Saved entries |
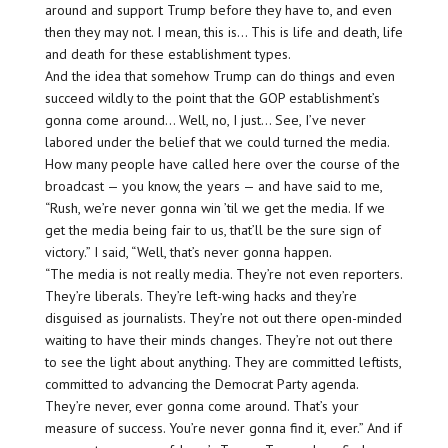
around and support Trump before they have to, and even
then they may not. I mean, this is… This is life and death, life
and death for these establishment types.
And the idea that somehow Trump can do things and even
succeed wildly to the point that the GOP establishment’s
gonna come around… Well, no, I just… See, I’ve never
labored under the belief that we could turned the media.
How many people have called here over the course of the
broadcast — you know, the years — and have said to me,
“Rush, we’re never gonna win ’til we get the media. If we
get the media being fair to us, that’ll be the sure sign of
victory.” I said, “Well, that’s never gonna happen.
“The media is not really media. They’re not even reporters.
They’re liberals. They’re left-wing hacks and they’re
disguised as journalists. They’re not out there open-minded
waiting to have their minds changes. They’re not out there
to see the light about anything. They are committed leftists,
committed to advancing the Democrat Party agenda.
They’re never, ever gonna come around. That’s your
measure of success. You’re never gonna find it, ever.” And if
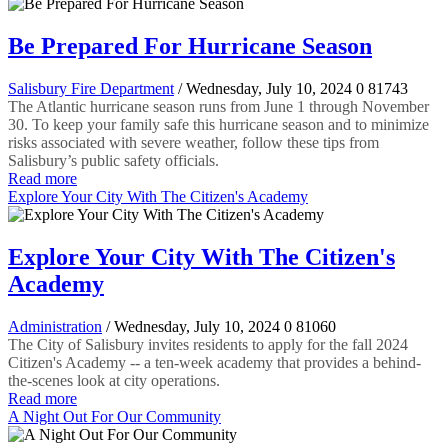
Be Prepared For Hurricane Season
Salisbury Fire Department
/ Wednesday, July 10, 2024
0
81743
The Atlantic hurricane season runs from June 1 through November
30. To keep your family safe this hurricane season and to minimize
risks associated with severe weather, follow these tips from
Salisbury’s public safety officials.
Read more
Explore Your City With The Citizen's Academy
Explore Your City With The Citizen's
Academy
Administration
/ Wednesday, July 10, 2024
0
81060
The City of Salisbury invites residents to apply for the fall 2024
Citizen's Academy -- a ten-week academy that provides a behind-
the-scenes look at city operations.
Read more
A Night Out For Our Community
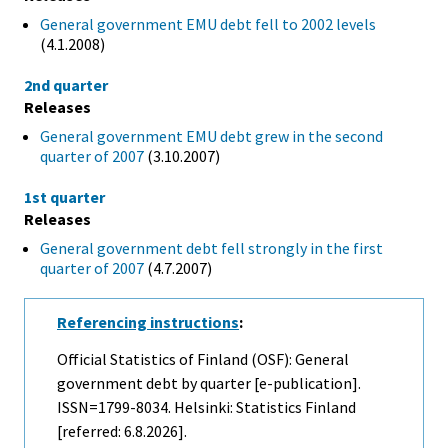
General government EMU debt fell to 2002 levels
(4.1.2008)
2nd quarter
Releases
General government EMU debt grew in the second
quarter of 2007
(3.10.2007)
1st quarter
Releases
General government debt fell strongly in the first
quarter of 2007
(4.7.2007)
Referencing instructions
:
Official Statistics of Finland (OSF): General
government debt by quarter [e-publication].
ISSN=1799-8034. Helsinki: Statistics Finland
[referred: 6.8.2026].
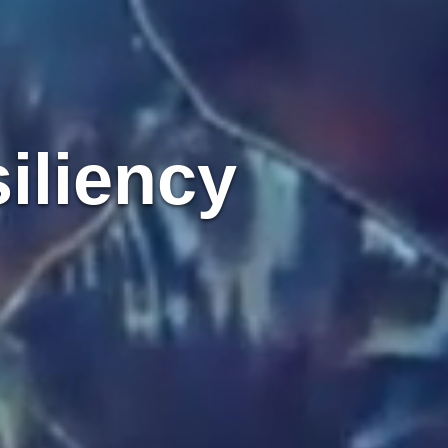
iliency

To do |
The answer must consist of the entries above, reproduced word for word, without any pictures.

Task response |
around and support Trump before they have to, and even
then they may not. I mean, this is… This is life and death, life
and death for these establishment types.
And the idea that somehow Trump can do things and even
succeed wildly to the point that the GOP establishment’s
gonna come around… Well, no, I just… See, I’ve never
labored under the belief that we could turned the media.
How many people have called here over the course of the
broadcast — you know, the years — and have said to me,
“Rush, we’re never gonna win ’til we get the media. If we
get the media being fair to us, that’ll be the sure sign of
victory.” I said, “Well, that’s never gonna happen.
“The media is not really media. They’re not even reporters.
They’re liberals. They’re left-wing hacks and they’re
disguised as journalists. They’re not out there open-minded
waiting to have their minds changes. They’re not out there
to see the light about anything. They are committed leftists,
committed to advancing the Democrat Party agenda.
They’re never, ever gonna come around. That’s your
measure of success. You’re never gonna find it, ever.” And if
Be Prepared For Hurricane Season
Salisbury Fire Department
/ Wednesday, July 10, 2024
0
81743
The Atlantic hurricane season runs from June 1 through November
30. To keep your family safe this hurricane season and to minimize
risks associated with severe weather, follow these tips from
Salisbury’s public safety officials.
Read more
Explore Your City With The Citizen's Academy
Explore Your City With The Citizen's
Academy
Administration
/ Wednesday, July 10, 2024
0
81060
The City of Salisbury invites residents to apply for the fall 2024
Citizen's Academy -- a ten-week academy that provides a behind-
the-scenes look at city operations.
Read more
A Night Out For Our Community
General government EMU debt fell to 2002 levels
(4.1.2008)
2nd quarter
Releases
General government EMU debt grew in the second
quarter of 2007
(3.10.2007)
1st quarter
Releases
General government debt fell strongly in the first
quarter of 2007
(4.7.2007)
Referencing instructions
:
Official Statistics of Finland (OSF): General
government debt by quarter [e-publication].
ISSN=1799-8034. Helsinki: Statistics Finland
[referred: 6.8.2026].
iliency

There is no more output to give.